BDW purchased land for a housing development from Bridgend County Borough Council (Bridgend). The site investigations following the purchase found extensively more asbestos in the ground than had been identified in the geotechnical report provided with the sale. BDW raised a claim against the firm of engineers who prepared the report, Integral Geotechnique (Wales) Limited (IGL). IGL expressly stated that the report could only be relied on by others following assignation and due to an internal error, BDW failed to seek the assignation. The court found that as there had been no assignation, IGL did not owe a liability to BDW.
Bridgend County Borough Council (Bridgend) owned a site in South Wales for which it intended to obtain planning permission for a residential development and then sell the site to a housing developer. IGL had been instructed by Bridgend to produce a geotechnical report, in connection with the marketing of the site.
The report had been prepared for Bridgend and stated that it was not to be passed on or relied on by third parties without the consent of IGL. IGL's liability for the report was restricted to £300,000. The instruction did, however, make provision for the report to be assigned to the party that eventually purchased the site.
Bridgend put the site on the market and the tender package included IGL's report.
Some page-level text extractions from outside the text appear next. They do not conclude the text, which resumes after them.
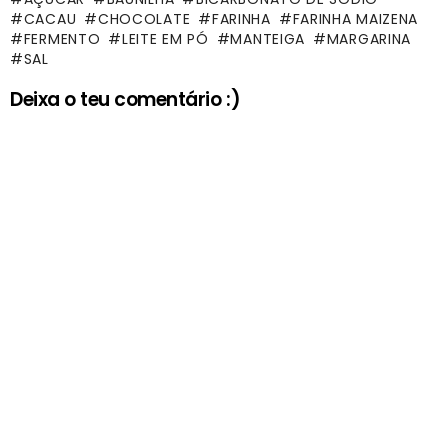
CACAU
CHOCOLATE
FARINHA
FARINHA MAIZENA
FERMENTO
LEITE EM PÓ
MANTEIGA
MARGARINA
SAL
Deixa o teu comentário :)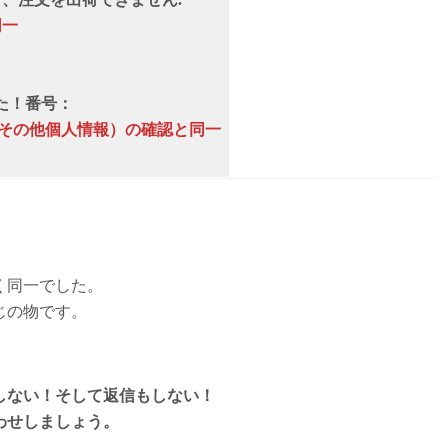
同一
た！番号：
、その他個人情報）の確認と同一
く同一でした。
じの物です。
しない！そして返信もしない！
わせしましょう。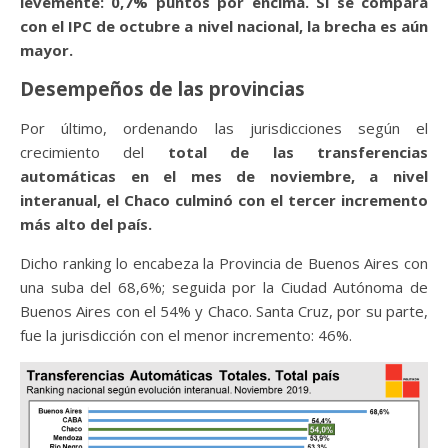
levemente: 0,7% puntos por encima. Si se compara
con el IPC de octubre a nivel nacional, la brecha es aún
mayor.
Desempeños de las provincias
Por último, ordenando las jurisdicciones según el
crecimiento del
total de las transferencias
automáticas en el mes de noviembre, a nivel
interanual, el Chaco culminó con el tercer incremento
más alto del país.
Dicho ranking lo encabeza la Provincia de Buenos Aires con
una suba del 68,6%; seguida por la Ciudad Autónoma de
Buenos Aires con el 54% y Chaco. Santa Cruz, por su parte,
fue la jurisdicción con el menor incremento: 46%.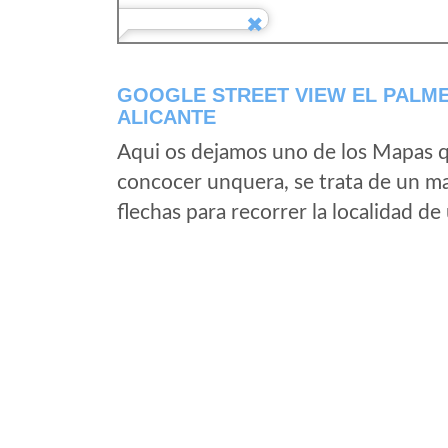
GOOGLE STREET VIEW EL PALME
ALICANTE
Aqui os dejamos uno de los Mapas qu
concocer unquera, se trata de un map
flechas para recorrer la localidad d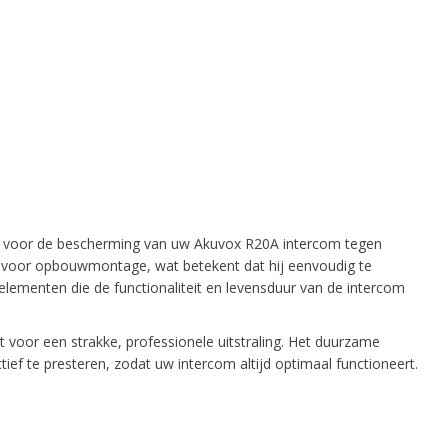
 voor de bescherming van uw Akuvox R20A intercom tegen
n voor opbouwmontage, wat betekent dat hij eenvoudig te
elementen die de functionaliteit en levensduur van de intercom
t voor een strakke, professionele uitstraling. Het duurzame
f te presteren, zodat uw intercom altijd optimaal functioneert.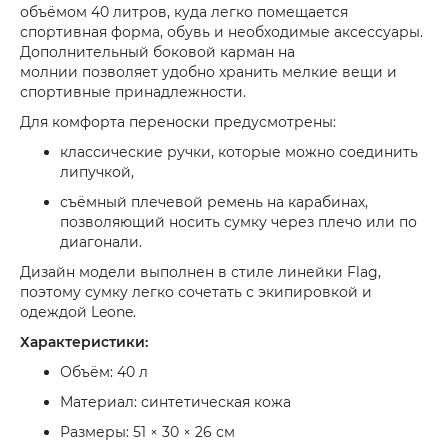
объёмом 40 литров
, куда легко помещается
спортивная форма, обувь и необходимые аксессуары.
Дополнительный
боковой карман на
молнии
позволяет удобно хранить мелкие вещи и
спортивные принадлежности.
Для комфорта переноски предусмотрены:
классические ручки, которые можно соединить
липучкой,
съёмный плечевой ремень на карабинах,
позволяющий носить сумку через плечо или по
диагонали.
Дизайн модели выполнен в стиле линейки
Flag
,
поэтому сумку легко сочетать с экипировкой и
одеждой Leone.
Характеристики:
Объём:
40 л
Материал:
синтетическая кожа
Размеры:
51 × 30 × 26 см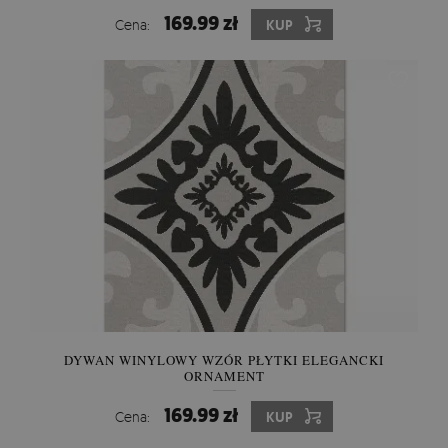
169.99 zł
Cena:
KUP
DYWAN WINYLOWY WZÓR PŁYTKI ELEGANCKI
ORNAMENT
169.99 zł
Cena:
KUP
IGL's report identified "very little risk of any sources of contamination being located on site." However, following the purchase of the site, 8,500m_ of ground contaminated with asbestos required to be removed at an estimated cost of around £860,000.
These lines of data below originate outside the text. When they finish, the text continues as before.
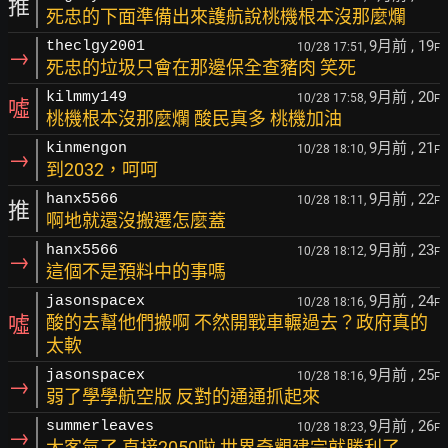
推
死忠的下面準備出來護航說桃機根本沒那麼爛
9月前
, 19
theclgy2001
10/28 17:51,
F
→
死忠的垃圾只會在那邊保全查豬肉 笑死
9月前
, 20
kilmmy149
10/28 17:58,
F
噓
桃機根本沒那麼爛 酸民真多 桃機加油
9月前
, 21
kinmengon
10/28 18:10,
F
→
到2032，呵呵
9月前
, 22
hanx5566
10/28 18:11,
F
推
啊地就還沒搬遷怎麼蓋
9月前
, 23
hanx5566
10/28 18:12,
F
→
這個不是預料中的事嗎
9月前
, 24
jasonspacex
10/28 18:16,
F
噓
酸的去幫他們搬啊 不然開戰車輾過去？政府真的
太軟
9月前
, 25
jasonspacex
10/28 18:16,
F
→
弱了學學航空版 反對的通通抓起來
9月前
, 26
summerleaves
10/28 18:23,
F
→
太客氣了 直接2050啦 世界奇觀建完就勝利了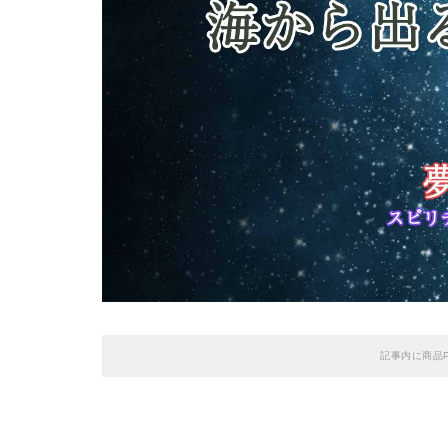
記事内に商品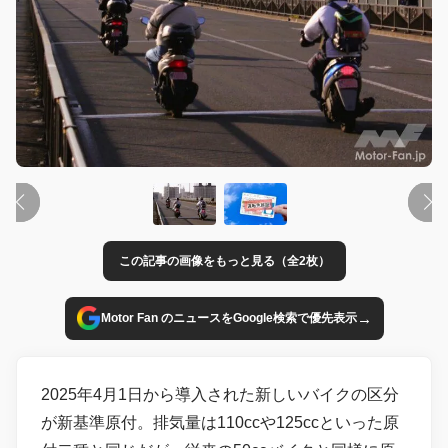
この記事の画像をもっと見る（全2枚）
→
Motor Fan のニュースをGoogle検索で優先表示
2025年4月1日から導入された新しいバイクの区分
が新基準原付。排気量は110ccや125ccといった原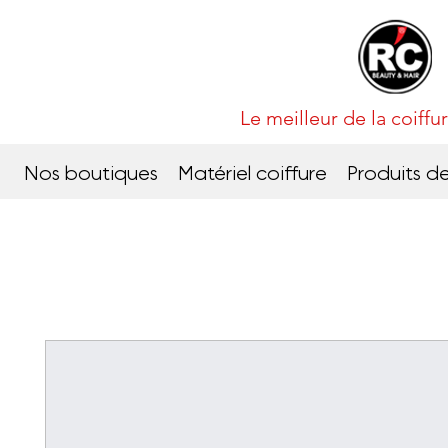
Le meilleur de la coif
Nos boutiques
Matériel coiffure
Produits de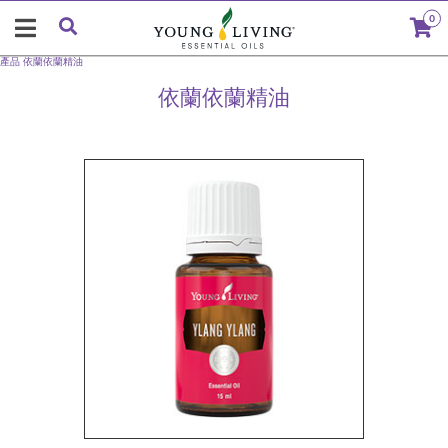
0
產品
依蘭依蘭精油
依蘭依蘭精油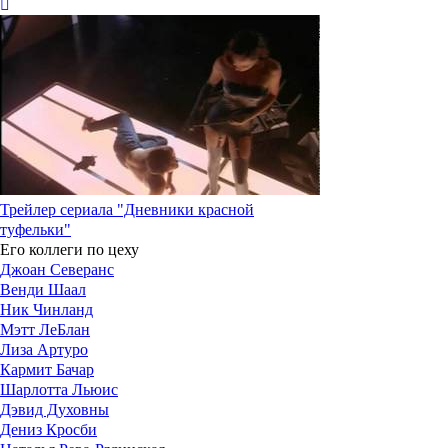
Трейлер сериала "Дневники красной
туфельки"
Его коллеги по цеху
Джоан Северанс
Венди Шаал
Ник Чинланд
Мэтт ЛеБлан
Лиза Артуро
Кармит Бачар
Шарлотта Льюис
Дэвид Духовны
Дениз Кросби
BDW raised an action against IGL on the basis that it had failed to give proper advice on the full extent of the asbestos contamination on site. BDW did not obtain an assignation of the report, therefore it had no contractual link with IGL. Therefore, IGL raised the claim on the basis of breach of duty care in tort (delict in Scotland).
The Court's Decision
The court dismissed BDW's claim for the following reasons:
- The court considered that no duty of care existed between the parties, as IGL did not agree to BDW placing any reliance on the report unless it had been assigned to them.
- The court considered that even if it had come to a different view, it would not have found it fair, just or reasonable for IGL to assume liability to BDW in the absence of the assignment.
On the question of negligence, IGL's report was prepared on the basis of the information reasonably available to them, which had not indicated the risk of asbestos contamination in the ground. Furthermore, the purpose of the report was simply a high level geotechnical appraisal which was not intended to be relied on for the purposes of purchasing the site. Further site investigations would be required. Therefore, even if a duty of care was owed, the court would not have found IGL in breach of this duty.
- This case shows the restrictive approach the courts take to the suggestion that a professional may owe _ and subsequently breach _ a duty of care to a party who is not its client, particularly in circumstances of pure economic loss.
- It also highlights the importance of ensuring that where the advice of a third party is relied upon, appropriate rights and guarantees are taken to enable recourse against that party if needed.